Regular Expression allows specific special characters in java - java

I need to know the regular expression for string that contains alphanumeric characters, #, underscore(_), full stop(.)and not any blank spaces. And also for alphanumeric characters and it allow spaces. I tried with this regex,
^[_A-Za-z0-9-\\.\\#]$ and ^[A-Za-z0-9-\\s]$
CODE:
private static final String Username_REGEX ="^[_A-Za-z0-9.#-]$";
public static boolean isUsername(EditText editText, boolean required) {
return isValid(editText, Username_REGEX,Username_MSG, required);
}
public static boolean isValid(EditText editText, String regex, String errMsg, boolean required) {
String text = editText.getText().toString().trim();
editText.setError(null);
if ( required && !hasTextemt(editText) ) return false;
if (required && !Pattern.matches(regex, text)) {
editText.setError(errMsg);
return false;
};
return true;
}
public static boolean hasTextemt(EditText editText) {
String text = editText.getText().toString().trim();
editText.setError(null);
if (text.length() == 0) {
editText.setError(emt);
return false;
}
return true;
}
Is this correct? I did not get proper result. Can anyone guide me?

Move the dash - at the end of the character class:
^[_A-Za-z0-9.#-]+$
and
^[A-Za-z0-9\\s-]+$
Between two characters it means a range.
Edit: You also need a + modifier to match one or more of the characters in the character class.
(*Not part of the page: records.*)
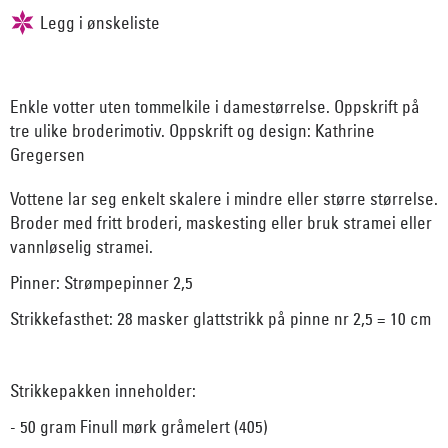
Enkle votter uten tommelkile i damestørrelse. Oppskrift på
tre ulike broderimotiv. Oppskrift og design: Kathrine
Gregersen
Vottene lar seg enkelt skalere i mindre eller større størrelse.
Broder med fritt broderi, maskesting eller bruk stramei eller
vannløselig stramei.
Pinner: Strømpepinner 2,5
Strikkefasthet: 28 masker glattstrikk på pinne nr 2,5 = 10 cm
Strikkepakken inneholder:
- 50 gram Finull mørk gråmelert (405)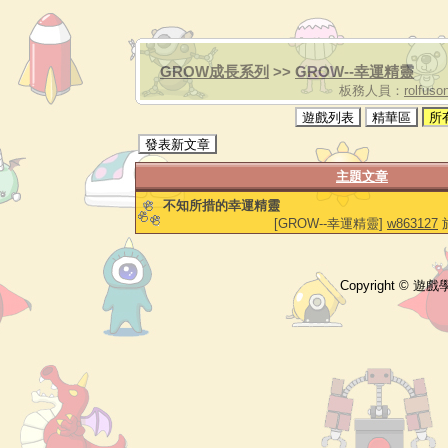
GROW成長系列
>>
GROW--幸運精靈
板務人員：
rolfuso
遊戲列表
精華區
所
發表新文章
主題文章
不知所措的幸運精靈
[GROW--幸運精靈]
w863127
於
Copyright © 遊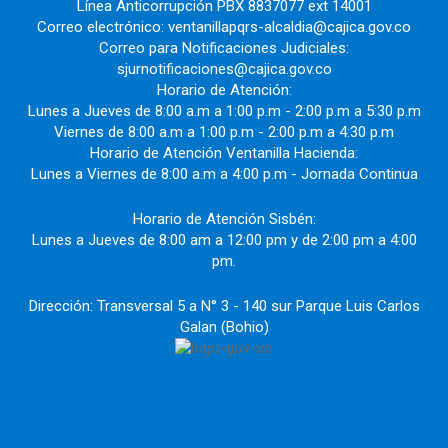
Línea Anticorrupción PBX 8837077 ext 14001
Correo electrónico: ventanillapqrs-alcaldia@cajica.gov.co
Correo para Notificaciones Judiciales:
sjurnotificaciones@cajica.gov.co
Horario de Atención:
Lunes a Jueves de 8:00 a.m a 1:00 p.m - 2:00 p.m a 5:30 p.m
Viernes de 8:00 a.m a 1:00 p.m - 2:00 p.m a 4:30 p.m
Horario de Atención Ventanilla Hacienda:
Lunes a Viernes de 8:00 a.m a 4:00 p.m - Jornada Continua
Horario de Atención Sisbén:
Lunes a Jueves de 8:00 am a 12:00 pm y de 2:00 pm a 4:00
pm.
Dirección: Transversal 5 a N° 3 - 140 sur Parque Luis Carlos
Galan (Bohio)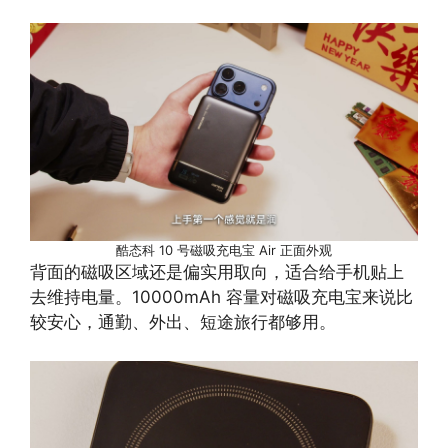
酷态科 10 号磁吸充电宝 Air 正面外观
背面的磁吸区域还是偏实用取向，适合给手机贴上
去维持电量。10000mAh 容量对磁吸充电宝来说比
较安心，通勤、外出、短途旅行都够用。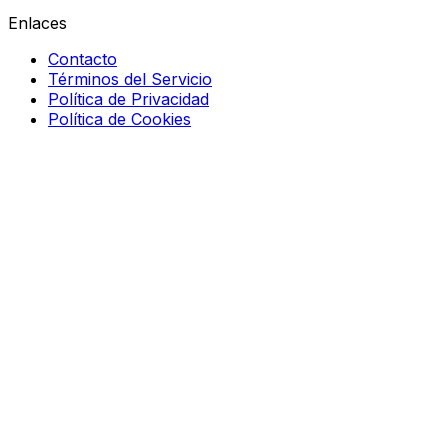
Enlaces
Contacto
Términos del Servicio
Política de Privacidad
Política de Cookies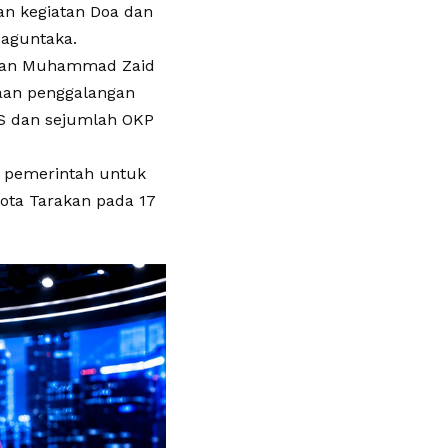
n kegiatan Doa dan
Paguntaka.
akan Muhammad Zaid
aan penggalangan
AS dan sejumlah OKP
, pemerintah untuk
kota Tarakan pada 17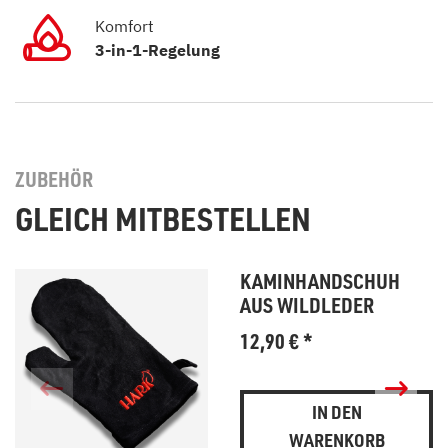
Komfort
3-in-1-Regelung
ZUBEHÖR
GLEICH MITBESTELLEN
KAMINHANDSCHUH
AUS WILDLEDER
12,90
€
*
IN DEN
WARENKORB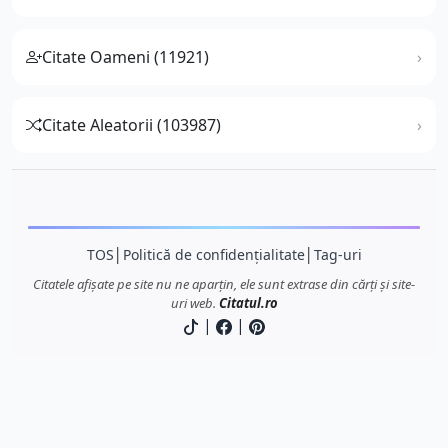
Citate Oameni (11921)
Citate Aleatorii (103987)
TOS
│
Politică de confidențialitate
│
Tag-uri
Citatele afișate pe site nu ne aparțin, ele sunt extrase din cărți și site-
uri web.
Citatul.ro
|
|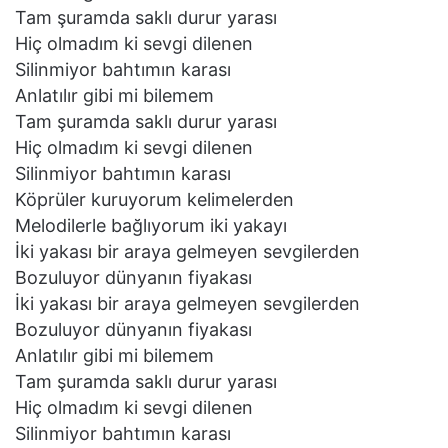
Tam şuramda saklı durur yarası
Hiç olmadım ki sevgi dilenen
Silinmiyor bahtımın karası
Anlatılır gibi mi bilemem
Tam şuramda saklı durur yarası
Hiç olmadım ki sevgi dilenen
Silinmiyor bahtımın karası
Köprüler kuruyorum kelimelerden
Melodilerle bağlıyorum iki yakayı
İki yakası bir araya gelmeyen sevgilerden
Bozuluyor dünyanın fiyakası
İki yakası bir araya gelmeyen sevgilerden
Bozuluyor dünyanın fiyakası
Anlatılır gibi mi bilemem
Tam şuramda saklı durur yarası
Hiç olmadım ki sevgi dilenen
Silinmiyor bahtımın karası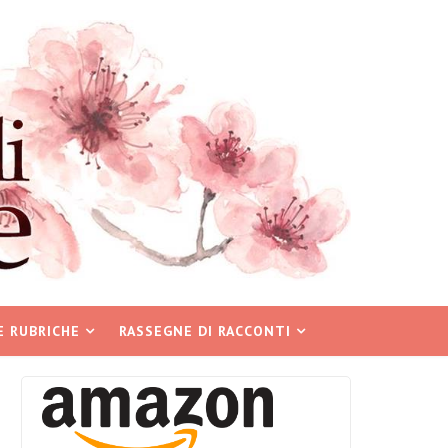
E RUBRICHE
RASSEGNE DI RACCONTI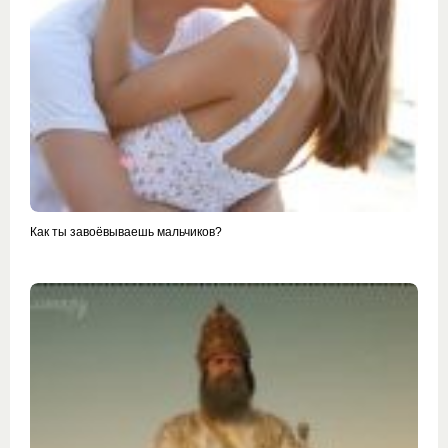
Как ты завоёвываешь мальчиков?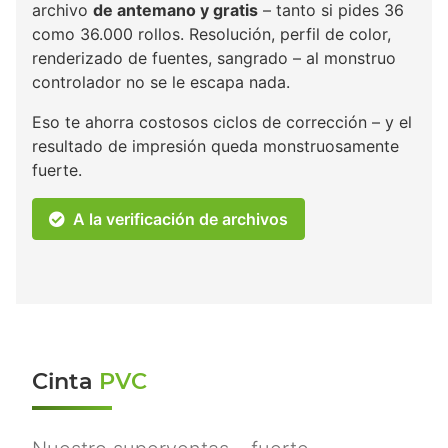
archivo
de antemano y gratis
– tanto si pides 36
como 36.000 rollos. Resolución, perfil de color,
renderizado de fuentes, sangrado – al monstruo
controlador no se le escapa nada.
Eso te ahorra costosos ciclos de corrección – y el
resultado de impresión queda monstruosamente
fuerte.
A la verificación de archivos
Cinta
PVC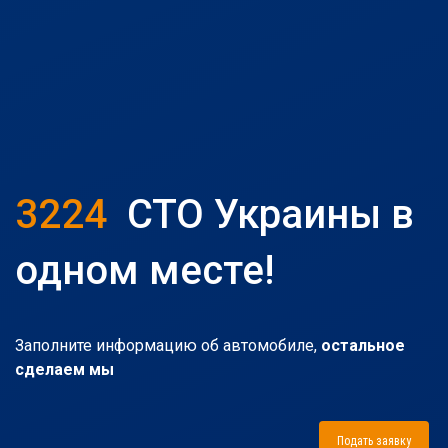
3224
СТО Украины в
одном месте!
Заполните информацию об автомобиле,
остальное
сделаем мы
Подать заявку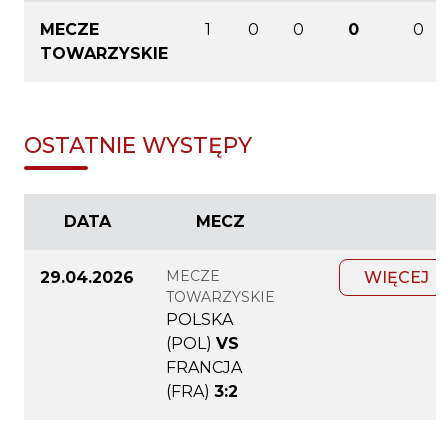
MECZE
1
0
0
0
0
TOWARZYSKIE
OSTATNIE WYSTĘPY
DATA
MECZ
MECZE
29.04.2026
WIĘCEJ
TOWARZYSKIE
POLSKA
(POL)
VS
FRANCJA
(FRA)
3:2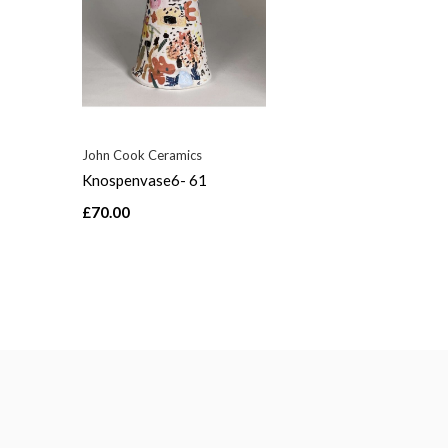
John Cook Ceramics
Knospenvase6- 61
£70.00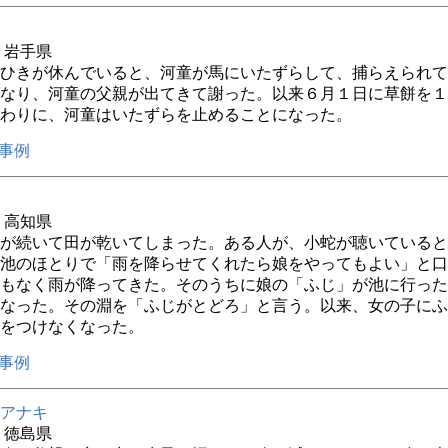
年 岩手県
ひきが休んでいると、河童が馬にいたずらして、捕らえられて
なり、河童の父親が出てきて謝った。以来６月１日に草餅を１
わりに、河童はいたずらを止めることになった。
事例
年 高知県
が続いて田が乾いてしまった。ある人が、小蛇が聴いていると
池のほとりで「雨を降らせてくれたら娘をやってもよい」と口
もなく雨が降ってきた。そのうちに娘の「ふじ」が池に行った
なった。その淵を「ふじがとどろ」と言う。以来、女の子にふ
をつけなくなった。
事例
アナキ
年 徳島県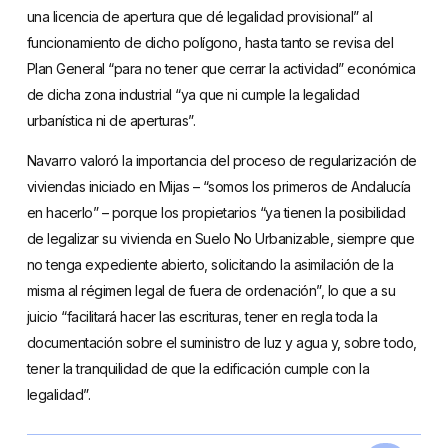
una licencia de apertura que dé legalidad provisional” al
funcionamiento de dicho polígono, hasta tanto se revisa del
Plan General “para no tener que cerrar la actividad” económica
de dicha zona industrial “ya que ni cumple la legalidad
urbanística ni de aperturas”.
Navarro valoró la importancia del proceso de regularización de
viviendas iniciado en Mijas – “somos los primeros de Andalucía
en hacerlo” – porque los propietarios “ya tienen la posibilidad
de legalizar su vivienda en Suelo No Urbanizable, siempre que
no tenga expediente abierto, solicitando la asimilación de la
misma al régimen legal de fuera de ordenación”, lo que a su
juicio “facilitará hacer las escrituras, tener en regla toda la
documentación sobre el suministro de luz y agua y, sobre todo,
tener la tranquilidad de que la edificación cumple con la
legalidad”.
I am assuming that you are getting this input via an EditText widget. So inside the layout of the XML file you can add the following properties by which it will receive only specified characters. :
android:digits="abcdefghijklmnopqrstuvwxyz0123456789,.-#_"
note that it wont allow any capital letter.
just add any digits/keys you want your user to be able to enter. If you are not worried about the patterns and number of occurrence of any character then you don't even need any regex.
Hope it helps

Try
"[\\w#\\.]+" //for alphanumeric, #, .
"[\\w\\s]+" //for alphanumeric, spaces
Add ^ and $ if you need that matches the whole word.
PS: For testing regexp I always use RegexPlanet (not spam :P)
Hope it helps.

You are only missing a quantifier. In your expression ^[_A-Za-z0-9.#-]$, the character class [_A-Za-z0-9.#-] matches exactly one character out of the class. To allow repeated characters, you need to define a quantifier.
* short for {0,} matches 0 or more characters (==> this allows the empty string!)
+ short for {1,} matches 1 or more characters
{n,m} matches minimum n and maximum m characters.
So your regex would look like
^[_A-Za-z0-9.#-]+$
if you require 1 or more characters, or
^[_A-Za-z0-9.#-]{6,20}$
if you want at least 6 characters and at most 20.
Other things:
You can replace _A-Za-z0-9 by \w, but be aware, \w is Unicode based and contains all letters and digits from all languages.
A-Za-z is only ASCII, maybe you want to have a look at Unicode properties. With e.g. \p{L} you can match a letter of any language.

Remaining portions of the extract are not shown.